The study received approval from the Biomedical Research Ethics Committee of Cádiz (Spain) in April 2018. Due to the retrospective nature of the study, informed consent was not required for accessing research data. However, all patients who underwent thyroid FNA and subsequent surgery provided signed informed consent forms for these procedures.

3. Results

A total of 455 patients with thyroid nodular pathology were studied. Benign nodular pathology was diagnosed in 357 patients (78.46%), while 98 patients (21.54%) presented with a malignant tumor. The patients with malignant nodules are slightly younger than those with benign nodules (49 ± 19.2 vs. 53 ± 18 years; p < 0.05).
The most frequent histological type of malignant tumor was papillary cancer (n = 70; 71.4%), followed by follicular cancer (n = 6; 6.1%). Other types of cancer were diagnosed in 5 patients. Their main clinical, analytical, and sonographic characteristics are presented in Table 2. The thyroid cancer was more frequent in females than in males (67.3% vs. 32.7%). However, the proportion of males was higher in the group of malignant tumors (32.7% of patients with cancer were males while only 16% of patients with benign nodules were males [p < 0.001]).
Additionally, thyroid cancer patients have higher levels of plasma TSH (1.6 ± 1.59 vs. 0.9 ± 1.4 mcU/mL; p < 0.001) and have more analytical criteria for autoimmune thyroiditis (positivity of anti-TPOAb and/or anti-TgAb) (33.7% vs. 16.8%; p < 0.001) than the patients with benign nodular pathologies.
Regarding the US characteristics, malignant nodules tended to be smaller (21 ± 19.5 vs. 35 ± 17 mm; p < 0.001), predominantly solids (95.9% vs. 71.7%; p > 0.01), hypoechogenic (72.4% vs. 24.4%; p < 0.001), with irregular or microlobed borders (36.7% vs. 3.4%; p < 0.001), taller than wide (12.2 vs. 5%; p < 0.001), having microcalcifications (37.8% vs. 3.9%; p < 0.001), and having associated suspicious lymph nodes (24.5% vs. 2.0% p < 0.001).
Figure 1 shows the distribution of the probabilities of malignancy predicted by the model. The median risk predicted was 3.33% (IQR 13.62%), and the mean risk was 14.73% (standard deviation 24.60%).
To assess the predictive performance of the model, we evaluated the overall fit, calibration, discrimination performance, and clinical utility.
The model shows a good overall fit with R2 = 0.4238, Cox and Snell R2 = 0.3988, and Brier score = 0.1170.

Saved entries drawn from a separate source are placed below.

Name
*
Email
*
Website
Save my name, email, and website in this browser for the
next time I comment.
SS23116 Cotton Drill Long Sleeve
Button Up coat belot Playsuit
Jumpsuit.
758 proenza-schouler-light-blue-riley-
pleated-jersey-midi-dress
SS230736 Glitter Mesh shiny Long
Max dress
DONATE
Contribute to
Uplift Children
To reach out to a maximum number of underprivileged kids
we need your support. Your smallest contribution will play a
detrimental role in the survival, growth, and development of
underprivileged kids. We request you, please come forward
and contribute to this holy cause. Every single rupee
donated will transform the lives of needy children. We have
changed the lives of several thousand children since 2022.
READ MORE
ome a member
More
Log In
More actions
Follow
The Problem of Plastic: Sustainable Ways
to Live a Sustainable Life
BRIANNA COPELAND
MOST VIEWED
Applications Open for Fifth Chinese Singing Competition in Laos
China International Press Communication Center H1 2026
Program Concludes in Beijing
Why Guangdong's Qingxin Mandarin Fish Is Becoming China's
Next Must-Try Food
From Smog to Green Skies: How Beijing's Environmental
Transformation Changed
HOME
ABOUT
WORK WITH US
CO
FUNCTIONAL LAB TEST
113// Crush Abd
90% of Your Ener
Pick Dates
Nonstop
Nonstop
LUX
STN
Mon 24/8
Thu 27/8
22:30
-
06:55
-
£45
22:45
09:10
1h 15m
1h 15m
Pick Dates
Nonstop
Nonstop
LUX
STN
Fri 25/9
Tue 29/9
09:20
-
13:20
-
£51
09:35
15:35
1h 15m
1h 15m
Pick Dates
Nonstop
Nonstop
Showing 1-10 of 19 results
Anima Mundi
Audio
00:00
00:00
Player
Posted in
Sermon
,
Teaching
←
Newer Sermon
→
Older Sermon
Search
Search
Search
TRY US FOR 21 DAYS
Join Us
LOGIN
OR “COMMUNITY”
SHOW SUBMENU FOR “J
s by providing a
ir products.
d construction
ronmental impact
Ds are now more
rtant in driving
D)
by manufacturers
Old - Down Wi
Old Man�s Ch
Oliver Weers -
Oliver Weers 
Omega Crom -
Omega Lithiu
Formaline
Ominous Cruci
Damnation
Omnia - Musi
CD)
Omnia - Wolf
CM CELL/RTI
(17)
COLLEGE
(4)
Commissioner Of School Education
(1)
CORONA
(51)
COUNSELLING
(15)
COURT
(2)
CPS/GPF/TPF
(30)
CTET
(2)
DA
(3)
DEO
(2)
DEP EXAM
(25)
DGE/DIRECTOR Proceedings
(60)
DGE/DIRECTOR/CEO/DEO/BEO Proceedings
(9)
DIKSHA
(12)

Figure 2 shows the calibration plot of the model.
Additionally, the model presents a good calibration performance with a calibration slope of 0.70 (95%CI 0.55–0.85) and an observed/expected ratio of 1.46.
As for the discrimination performance, the concordance (c) statistic was 0.84 (95% CI 0.799–0.888), demonstrating good discrimination capacity. Additionally, an ROC curve was developed (Figure 3). Like the c-statistic, the area under the ROC was 0.84 (95% CI 0.799–0.888). The cutoff point with the smallest distance between the ROC plot and the point (0,1) was 0.0955. This means that we would consider a high risk of malignancy of the nodule when the model predicts a probability of 9.55% or higher. With this cutoff point, we obtain a sensitivity of 71.43% and a specificity of 82.35%. Selecting other cutoff points could maximize sensitivity. For example, with a threshold of 4.94%, the sensitivity rises to 80.61%, but specificity decreases to 70.86%.

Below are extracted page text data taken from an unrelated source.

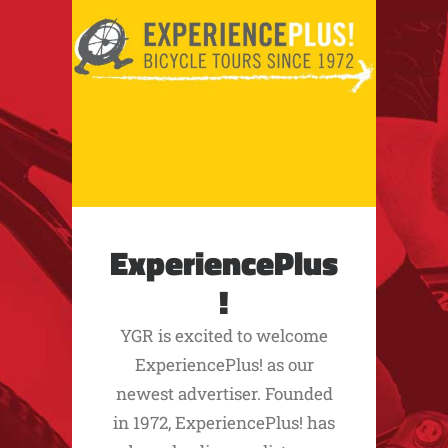
ExperiencePlus
!
YGR is excited to welcome
ExperiencePlus! as our
newest advertiser. Founded
in 1972, ExperiencePlus! has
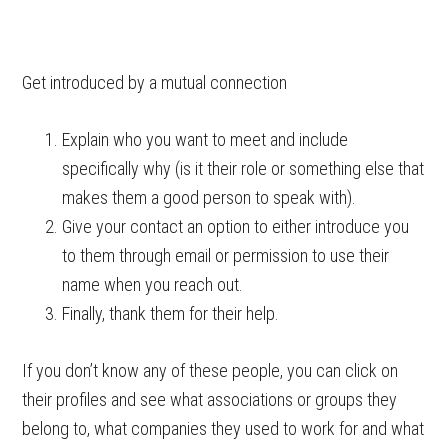
Get introduced by a mutual connection
Explain who you want to meet and include
specifically why (is it their role or something else that
makes them a good person to speak with).
Give your contact an option to either introduce you
to them through email or permission to use their
name when you reach out.
Finally, thank them for their help.
If you don’t know any of these people, you can click on
their profiles and see what associations or groups they
belong to, what companies they used to work for and what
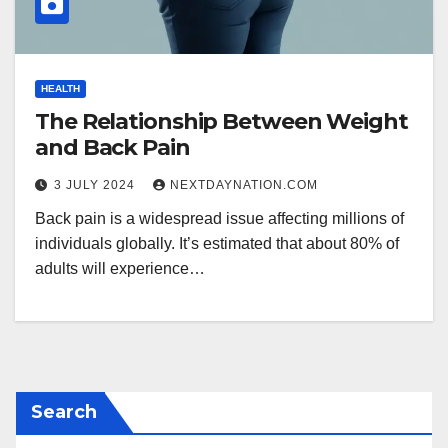
HEALTH
The Relationship Between Weight
and Back Pain
3 JULY 2024
NEXTDAYNATION.COM
Back pain is a widespread issue affecting millions of
individuals globally. It’s estimated that about 80% of
adults will experience…
Search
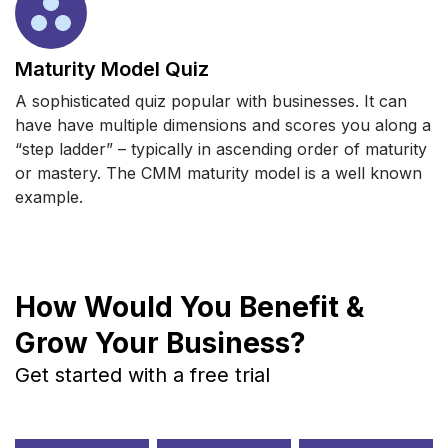
Maturity Model Quiz
A sophisticated quiz popular with businesses. It can
have have multiple dimensions and scores you along a
“step ladder” – typically in ascending order of maturity
or mastery. The CMM maturity model is a well known
example.
How Would You Benefit &
Grow Your Business?
Get started with a free trial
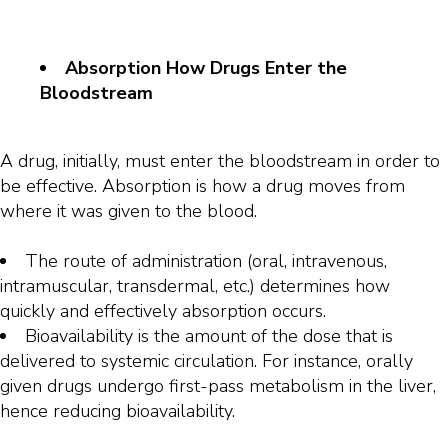
Absorption How Drugs Enter the
Bloodstream
A drug, initially, must enter the bloodstream in order to
be effective. Absorption is how a drug moves from
where it was given to the blood.
The route of administration (oral, intravenous,
intramuscular, transdermal, etc.) determines how
quickly and effectively absorption occurs.
Bioavailability is the amount of the dose that is
delivered to systemic circulation. For instance, orally
given drugs undergo first-pass metabolism in the liver,
hence reducing bioavailability.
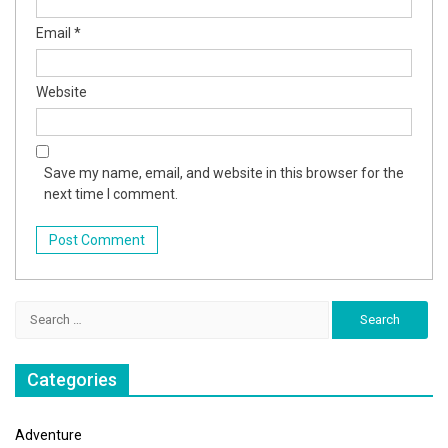
Email
*
Website
Save my name, email, and website in this browser for the
next time I comment.
Search
for:
Categories
Adventure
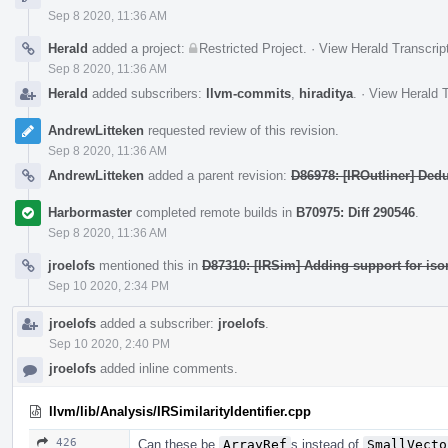
Sep 8 2020, 11:36 AM
Herald
added a project:
Restricted Project
.
·
View Herald Transcrip
Sep 8 2020, 11:36 AM
Herald
added subscribers:
llvm-commits
,
hiraditya
.
·
View Herald T
AndrewLitteken
requested review of this revision.
Sep 8 2020, 11:36 AM
AndrewLitteken
added a parent revision:
D86978: [IROutliner] Dedu
Harbormaster
completed remote builds in
B70975: Diff 290546
.
Sep 8 2020, 11:36 AM
jroelofs
mentioned this in
D87310: [IRSim] Adding support for is
Sep 10 2020, 2:34 PM
jroelofs
added a subscriber:
jroelofs
.
Sep 10 2020, 2:40 PM
jroelofs
added inline comments.
llvm/lib/Analysis/IRSimilarityIdentifier.cpp
426
Can these be
ArrayRef
s instead of
SmallVecto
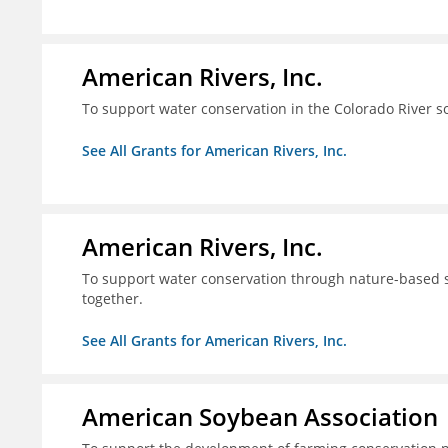
American Rivers, Inc.
To support water conservation in the Colorado River s
See All Grants for American Rivers, Inc.
American Rivers, Inc.
To support water conservation through nature-based so
together.
See All Grants for American Rivers, Inc.
American Soybean Association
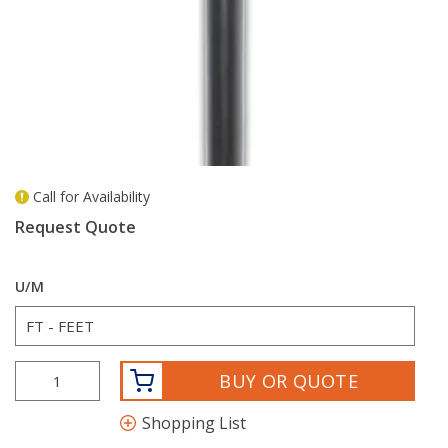
Call for Availability
more info
Request Quote
U/M
BUY OR QUOTE
Shopping List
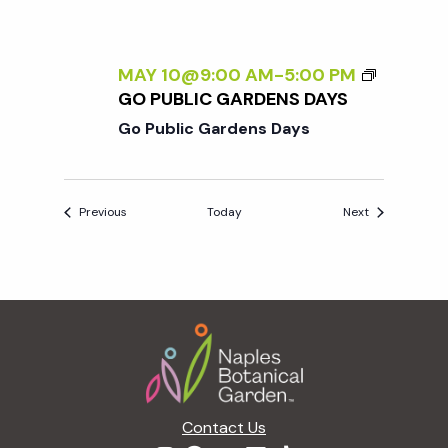
MAY 10@9:00 AM
-
5:00 PM
GO PUBLIC GARDENS DAYS
Go Public Gardens Days
Events
Events
Previous
Today
Next
Footer
Contact Us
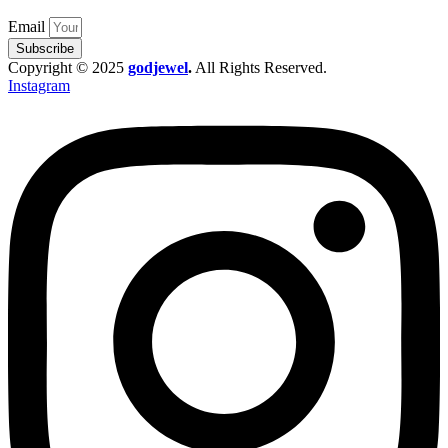
Email
Subscribe
Copyright © 2025
godjewel
.
All Rights Reserved.
Instagram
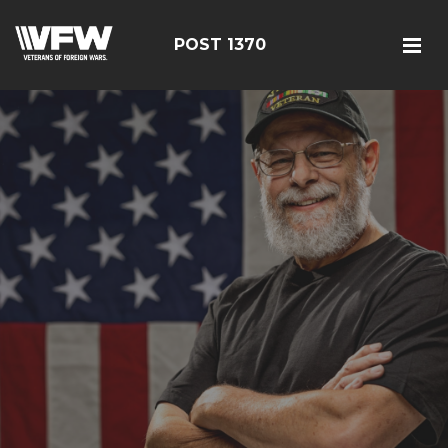
POST 1370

To evaluate the clinical utility of the predictive model, we conducted a decision curve analysis. We created two decision curve graphs to assess the net benefit of using the model across different threshold values. Figure 4 presents the decision curve of the model for predicted risks between 0 and 30%. This graph shows that in the lower range of predicted risks, the model does not offer benefits compared to the strategy of treating all patients. In Figure 5, we zoomed in on the graph, focusing on risks between 0 and 10%. This graph shows that, from a threshold of 9%, the model outperforms the strategy of treating all patients.

4. Discussion

The external validation performed in this study confirms that the predictive model for thyroid nodule malignancy, previously developed by our group, demonstrates satisfactory predictive capacity (R2 = 0.4238, Cox and Snell R2 = 0.3988, Brier score = 0.1170, and c-score = 0.84). By setting the cut-off point at 0.0955 (when the predicted probability by the model was 9.55% or higher), the sensitivity was 71.43% and the specificity was 82.35%. Furthermore, the decision curve analysis indicates that, from the established cut-off point, the net benefit of employing the predictive model exceeds the strategies of treating all patients or none.

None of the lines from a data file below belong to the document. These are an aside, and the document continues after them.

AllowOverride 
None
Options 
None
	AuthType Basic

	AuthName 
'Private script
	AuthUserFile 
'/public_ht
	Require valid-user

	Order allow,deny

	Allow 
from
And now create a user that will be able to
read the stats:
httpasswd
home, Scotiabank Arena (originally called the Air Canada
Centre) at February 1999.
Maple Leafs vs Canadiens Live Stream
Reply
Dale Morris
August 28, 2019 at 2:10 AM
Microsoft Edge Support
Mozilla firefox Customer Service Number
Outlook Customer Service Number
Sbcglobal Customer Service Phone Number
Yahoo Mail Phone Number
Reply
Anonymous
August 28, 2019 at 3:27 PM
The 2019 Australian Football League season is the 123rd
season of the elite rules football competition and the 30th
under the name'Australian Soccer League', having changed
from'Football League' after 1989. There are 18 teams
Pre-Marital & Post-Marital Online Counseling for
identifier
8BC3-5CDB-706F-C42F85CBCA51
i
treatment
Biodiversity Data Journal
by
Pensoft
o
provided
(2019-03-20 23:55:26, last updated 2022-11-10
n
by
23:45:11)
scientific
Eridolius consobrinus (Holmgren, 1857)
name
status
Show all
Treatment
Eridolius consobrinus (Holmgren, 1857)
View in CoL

The early detection of thyroid cancer (TC) is crucial for improving patient outcomes, particularly when compared to the limited prognosis associated with advanced thyroid tumors. Early diagnosis allows for timely intervention, which significantly enhances survival rates, especially in cases like medullary thyroid carcinoma (MTC), where early-stage detection can lead to a 90–100% ten-year survival rate. In contrast, advanced stages of TC are linked to a stark decline in prognosis, with survival rates dropping to as low as 17% [25,26].
Aside from numerous studies focused on assessing the risk of malignancy in lymph nodes in thyroid cancer [27], predictive models have shown promise in distinguishing between malignant and benign thyroid nodules, leveraging various data sources such as ultrasound images, clinical data, and laboratory parameters. These models aim to improve diagnostic accuracy and reduce unnecessary procedures [13,28,29,30,31,32,33].
Different approaches and models have been used in recent studies. Focusing on machine learning, the Random Forest algorithm has demonstrated exceptional effectiveness in diagnosing malignant thyroid nodules, surpassing the performance of radiologists in assessments based on conventional ultrasound and real-time elastography [34]. Conversely, the Bagged CART model exhibited remarkable accuracy, achieving a 99.1% success rate in predicting thyroid cancer by utilizing clinical data and ultrasound characteristics [35]. Furthermore, the XGBoost model has demonstrated effectiveness in predicting the malignancy and metastasis of thyroid cancer, achieving an AUC of 0.84 for nodule diagnosis and up to 0.97 for metastasis prediction [36]. In addition, deep learning models such as ThyNet have significantly enhanced the diagnostic performance of radiologists, thereby reducing the necessity for unnecessary fine-needle aspirations [37].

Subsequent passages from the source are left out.